▶ [Task prompt]:
The response should be an exact transcription of the data below, free of images.

[Dataset excerpts]

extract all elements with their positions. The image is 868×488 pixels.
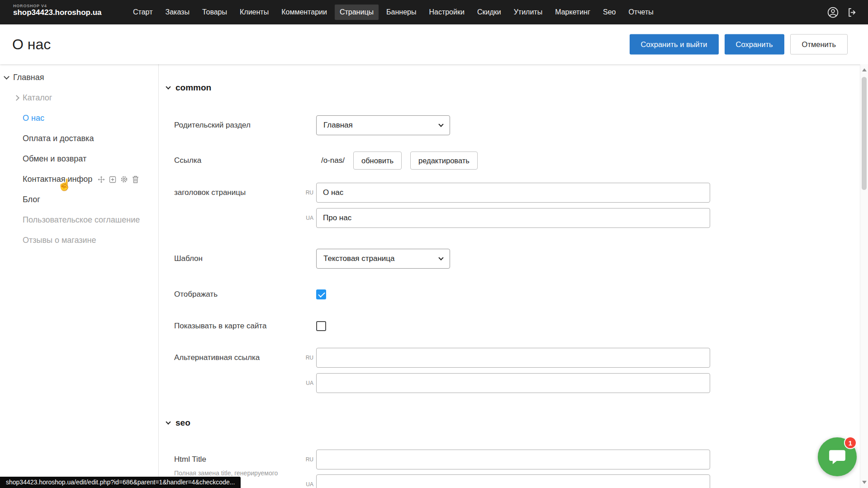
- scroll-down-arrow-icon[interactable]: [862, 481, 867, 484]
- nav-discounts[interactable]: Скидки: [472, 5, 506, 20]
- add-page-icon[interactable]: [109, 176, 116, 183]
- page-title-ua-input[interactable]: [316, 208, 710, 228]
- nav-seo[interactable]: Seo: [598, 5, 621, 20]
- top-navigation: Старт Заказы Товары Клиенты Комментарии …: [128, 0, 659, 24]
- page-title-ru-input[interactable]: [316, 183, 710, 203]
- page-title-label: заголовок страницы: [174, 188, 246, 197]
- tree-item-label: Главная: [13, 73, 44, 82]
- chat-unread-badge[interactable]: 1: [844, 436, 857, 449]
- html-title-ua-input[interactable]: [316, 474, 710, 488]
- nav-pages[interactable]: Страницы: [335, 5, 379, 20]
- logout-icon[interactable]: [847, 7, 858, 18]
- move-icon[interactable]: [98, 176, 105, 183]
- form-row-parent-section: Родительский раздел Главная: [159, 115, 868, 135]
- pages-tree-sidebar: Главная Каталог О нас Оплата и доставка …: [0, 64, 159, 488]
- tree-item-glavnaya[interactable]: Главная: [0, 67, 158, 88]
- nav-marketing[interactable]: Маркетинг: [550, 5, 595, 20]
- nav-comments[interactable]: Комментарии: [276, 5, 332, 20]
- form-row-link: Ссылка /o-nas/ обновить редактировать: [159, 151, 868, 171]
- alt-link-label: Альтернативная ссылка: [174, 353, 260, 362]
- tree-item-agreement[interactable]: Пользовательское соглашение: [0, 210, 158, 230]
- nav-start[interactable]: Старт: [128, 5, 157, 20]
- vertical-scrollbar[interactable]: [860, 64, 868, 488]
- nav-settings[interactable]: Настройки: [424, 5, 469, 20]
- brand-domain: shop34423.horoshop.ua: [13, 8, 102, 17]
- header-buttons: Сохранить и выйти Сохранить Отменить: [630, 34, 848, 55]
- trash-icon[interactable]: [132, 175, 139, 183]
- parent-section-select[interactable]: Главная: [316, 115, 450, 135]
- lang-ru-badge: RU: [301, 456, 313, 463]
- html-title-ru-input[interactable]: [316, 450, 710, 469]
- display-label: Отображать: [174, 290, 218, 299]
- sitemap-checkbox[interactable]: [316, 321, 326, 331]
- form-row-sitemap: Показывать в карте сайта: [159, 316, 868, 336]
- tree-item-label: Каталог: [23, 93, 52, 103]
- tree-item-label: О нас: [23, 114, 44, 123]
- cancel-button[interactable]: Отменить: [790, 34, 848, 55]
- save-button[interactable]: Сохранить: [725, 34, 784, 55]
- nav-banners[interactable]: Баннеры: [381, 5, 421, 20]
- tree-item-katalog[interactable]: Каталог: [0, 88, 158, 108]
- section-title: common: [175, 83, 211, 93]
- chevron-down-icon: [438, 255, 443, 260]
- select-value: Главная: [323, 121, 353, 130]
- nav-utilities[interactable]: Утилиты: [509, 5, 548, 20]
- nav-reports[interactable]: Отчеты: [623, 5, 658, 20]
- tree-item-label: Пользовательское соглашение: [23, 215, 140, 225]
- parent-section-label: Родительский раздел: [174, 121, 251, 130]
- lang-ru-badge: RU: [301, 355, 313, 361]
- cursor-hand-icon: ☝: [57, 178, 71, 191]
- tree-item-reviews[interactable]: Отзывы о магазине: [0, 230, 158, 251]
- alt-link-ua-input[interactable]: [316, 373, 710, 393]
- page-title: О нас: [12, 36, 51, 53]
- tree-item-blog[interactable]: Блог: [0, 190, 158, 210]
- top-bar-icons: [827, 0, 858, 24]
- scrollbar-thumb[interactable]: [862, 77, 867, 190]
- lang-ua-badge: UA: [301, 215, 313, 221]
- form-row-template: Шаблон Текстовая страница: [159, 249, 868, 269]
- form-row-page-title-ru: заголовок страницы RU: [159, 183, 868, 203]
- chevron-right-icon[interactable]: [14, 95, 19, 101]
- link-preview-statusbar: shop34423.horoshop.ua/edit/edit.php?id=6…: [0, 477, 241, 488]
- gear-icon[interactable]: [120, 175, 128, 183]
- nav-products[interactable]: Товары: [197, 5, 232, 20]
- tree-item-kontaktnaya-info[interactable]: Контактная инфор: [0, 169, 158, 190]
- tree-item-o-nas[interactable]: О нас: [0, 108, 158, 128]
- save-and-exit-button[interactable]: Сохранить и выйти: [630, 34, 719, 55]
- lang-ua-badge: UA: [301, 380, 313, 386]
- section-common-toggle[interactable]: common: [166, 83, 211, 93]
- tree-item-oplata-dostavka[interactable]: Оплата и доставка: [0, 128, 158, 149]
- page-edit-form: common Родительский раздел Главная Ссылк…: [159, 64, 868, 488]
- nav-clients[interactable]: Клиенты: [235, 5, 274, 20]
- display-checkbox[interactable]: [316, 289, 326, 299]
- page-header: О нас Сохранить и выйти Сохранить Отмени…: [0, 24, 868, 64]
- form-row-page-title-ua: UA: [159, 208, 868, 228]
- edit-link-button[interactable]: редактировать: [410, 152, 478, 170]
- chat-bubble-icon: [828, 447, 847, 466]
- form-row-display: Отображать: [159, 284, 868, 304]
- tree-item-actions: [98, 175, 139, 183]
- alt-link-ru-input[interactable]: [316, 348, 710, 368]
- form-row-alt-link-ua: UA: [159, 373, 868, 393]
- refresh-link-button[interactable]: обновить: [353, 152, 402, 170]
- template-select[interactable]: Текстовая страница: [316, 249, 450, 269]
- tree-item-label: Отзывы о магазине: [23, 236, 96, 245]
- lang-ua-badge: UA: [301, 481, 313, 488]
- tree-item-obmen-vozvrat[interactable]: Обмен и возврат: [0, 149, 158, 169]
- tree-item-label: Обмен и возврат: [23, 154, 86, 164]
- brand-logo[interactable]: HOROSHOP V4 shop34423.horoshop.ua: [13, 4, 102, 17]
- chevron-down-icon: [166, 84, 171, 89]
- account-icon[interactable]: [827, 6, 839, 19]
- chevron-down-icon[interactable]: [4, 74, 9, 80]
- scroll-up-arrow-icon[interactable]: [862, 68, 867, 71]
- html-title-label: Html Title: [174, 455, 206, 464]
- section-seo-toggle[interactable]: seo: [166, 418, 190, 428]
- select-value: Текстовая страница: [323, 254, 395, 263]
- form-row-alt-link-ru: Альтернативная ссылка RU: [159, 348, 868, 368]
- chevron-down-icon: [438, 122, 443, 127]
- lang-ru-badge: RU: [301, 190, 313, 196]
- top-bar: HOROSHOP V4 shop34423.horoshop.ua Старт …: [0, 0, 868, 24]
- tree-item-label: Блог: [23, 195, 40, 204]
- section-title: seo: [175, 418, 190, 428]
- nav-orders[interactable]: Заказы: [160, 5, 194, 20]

▶ [Solution]:
extract all elements with their positions. The image is 868×488 pixels.
- scroll-down-arrow-icon[interactable]: [862, 481, 867, 484]
- nav-discounts[interactable]: Скидки: [472, 5, 506, 20]
- add-page-icon[interactable]: [109, 176, 116, 183]
- page-title-ua-input[interactable]: [316, 208, 710, 228]
- nav-seo[interactable]: Seo: [598, 5, 621, 20]
- top-navigation: Старт Заказы Товары Клиенты Комментарии …: [128, 0, 659, 24]
- page-title-ru-input[interactable]: [316, 183, 710, 203]
- page-title-label: заголовок страницы: [174, 188, 246, 197]
- tree-item-label: Главная: [13, 73, 44, 82]
- chat-unread-badge[interactable]: 1: [844, 436, 857, 449]
- html-title-ua-input[interactable]: [316, 474, 710, 488]
- nav-pages[interactable]: Страницы: [335, 5, 379, 20]
- logout-icon[interactable]: [847, 7, 858, 18]
- move-icon[interactable]: [98, 176, 105, 183]
- form-row-parent-section: Родительский раздел Главная: [159, 115, 868, 135]
- pages-tree-sidebar: Главная Каталог О нас Оплата и доставка …: [0, 64, 159, 488]
- tree-item-glavnaya[interactable]: Главная: [0, 67, 158, 88]
- nav-marketing[interactable]: Маркетинг: [550, 5, 595, 20]
- nav-comments[interactable]: Комментарии: [276, 5, 332, 20]
- form-row-link: Ссылка /o-nas/ обновить редактировать: [159, 151, 868, 171]
- alt-link-label: Альтернативная ссылка: [174, 353, 260, 362]
- tree-item-agreement[interactable]: Пользовательское соглашение: [0, 210, 158, 230]
- nav-start[interactable]: Старт: [128, 5, 157, 20]
- vertical-scrollbar[interactable]: [860, 64, 868, 488]
- nav-settings[interactable]: Настройки: [424, 5, 469, 20]
- brand-domain: shop34423.horoshop.ua: [13, 8, 102, 17]
- header-buttons: Сохранить и выйти Сохранить Отменить: [630, 34, 848, 55]
- trash-icon[interactable]: [132, 175, 139, 183]
- parent-section-select[interactable]: Главная: [316, 115, 450, 135]
- lang-ru-badge: RU: [301, 456, 313, 463]
- html-title-ru-input[interactable]: [316, 450, 710, 469]
- display-label: Отображать: [174, 290, 218, 299]
- sitemap-checkbox[interactable]: [316, 321, 326, 331]
- form-row-sitemap: Показывать в карте сайта: [159, 316, 868, 336]
- tree-item-label: Каталог: [23, 93, 52, 103]
- tree-item-label: О нас: [23, 114, 44, 123]
- cancel-button[interactable]: Отменить: [790, 34, 848, 55]
- save-button[interactable]: Сохранить: [725, 34, 784, 55]
- nav-banners[interactable]: Баннеры: [381, 5, 421, 20]
- tree-item-katalog[interactable]: Каталог: [0, 88, 158, 108]
- section-title: common: [175, 83, 211, 93]
- chevron-down-icon: [438, 255, 443, 260]
- select-value: Главная: [323, 121, 353, 130]
- nav-utilities[interactable]: Утилиты: [509, 5, 548, 20]
- nav-reports[interactable]: Отчеты: [623, 5, 658, 20]
- tree-item-label: Пользовательское соглашение: [23, 215, 140, 225]
- parent-section-label: Родительский раздел: [174, 121, 251, 130]
- lang-ru-badge: RU: [301, 355, 313, 361]
- cursor-hand-icon: ☝: [57, 178, 71, 191]
- tree-item-reviews[interactable]: Отзывы о магазине: [0, 230, 158, 251]
- alt-link-ua-input[interactable]: [316, 373, 710, 393]
- page-title: О нас: [12, 36, 51, 53]
- tree-item-blog[interactable]: Блог: [0, 190, 158, 210]
- top-bar-icons: [827, 0, 858, 24]
- scrollbar-thumb[interactable]: [862, 77, 867, 190]
- lang-ua-badge: UA: [301, 215, 313, 221]
- form-row-template: Шаблон Текстовая страница: [159, 249, 868, 269]
- form-row-page-title-ru: заголовок страницы RU: [159, 183, 868, 203]
- chevron-right-icon[interactable]: [14, 95, 19, 101]
- link-preview-statusbar: shop34423.horoshop.ua/edit/edit.php?id=6…: [0, 477, 241, 488]
- gear-icon[interactable]: [120, 175, 128, 183]
- nav-products[interactable]: Товары: [197, 5, 232, 20]
- tree-item-kontaktnaya-info[interactable]: Контактная инфор: [0, 169, 158, 190]
- tree-item-o-nas[interactable]: О нас: [0, 108, 158, 128]
- save-and-exit-button[interactable]: Сохранить и выйти: [630, 34, 719, 55]
- lang-ua-badge: UA: [301, 380, 313, 386]
- section-common-toggle[interactable]: common: [166, 83, 211, 93]
- tree-item-oplata-dostavka[interactable]: Оплата и доставка: [0, 128, 158, 149]
- page-edit-form: common Родительский раздел Главная Ссылк…: [159, 64, 868, 488]
- nav-clients[interactable]: Клиенты: [235, 5, 274, 20]
- display-checkbox[interactable]: [316, 289, 326, 299]
- page-header: О нас Сохранить и выйти Сохранить Отмени…: [0, 24, 868, 64]
- form-row-page-title-ua: UA: [159, 208, 868, 228]
- edit-link-button[interactable]: редактировать: [410, 152, 478, 170]
- chat-bubble-icon: [828, 447, 847, 466]
- form-row-display: Отображать: [159, 284, 868, 304]
- tree-item-actions: [98, 175, 139, 183]
- alt-link-ru-input[interactable]: [316, 348, 710, 368]
- form-row-alt-link-ua: UA: [159, 373, 868, 393]
- refresh-link-button[interactable]: обновить: [353, 152, 402, 170]
- template-select[interactable]: Текстовая страница: [316, 249, 450, 269]
- tree-item-label: Отзывы о магазине: [23, 236, 96, 245]
- lang-ua-badge: UA: [301, 481, 313, 488]
- tree-item-obmen-vozvrat[interactable]: Обмен и возврат: [0, 149, 158, 169]
- tree-item-label: Обмен и возврат: [23, 154, 86, 164]
- brand-logo[interactable]: HOROSHOP V4 shop34423.horoshop.ua: [13, 4, 102, 17]
- chevron-down-icon: [166, 84, 171, 89]
- account-icon[interactable]: [827, 6, 839, 19]
- chevron-down-icon[interactable]: [4, 74, 9, 80]
- scroll-up-arrow-icon[interactable]: [862, 68, 867, 71]
- html-title-label: Html Title: [174, 455, 206, 464]
- section-seo-toggle[interactable]: seo: [166, 418, 190, 428]
- select-value: Текстовая страница: [323, 254, 395, 263]
- form-row-alt-link-ru: Альтернативная ссылка RU: [159, 348, 868, 368]
- chevron-down-icon: [438, 122, 443, 127]
- lang-ru-badge: RU: [301, 190, 313, 196]
- top-bar: HOROSHOP V4 shop34423.horoshop.ua Старт …: [0, 0, 868, 24]
- tree-item-label: Блог: [23, 195, 40, 204]
- section-title: seo: [175, 418, 190, 428]
- nav-orders[interactable]: Заказы: [160, 5, 194, 20]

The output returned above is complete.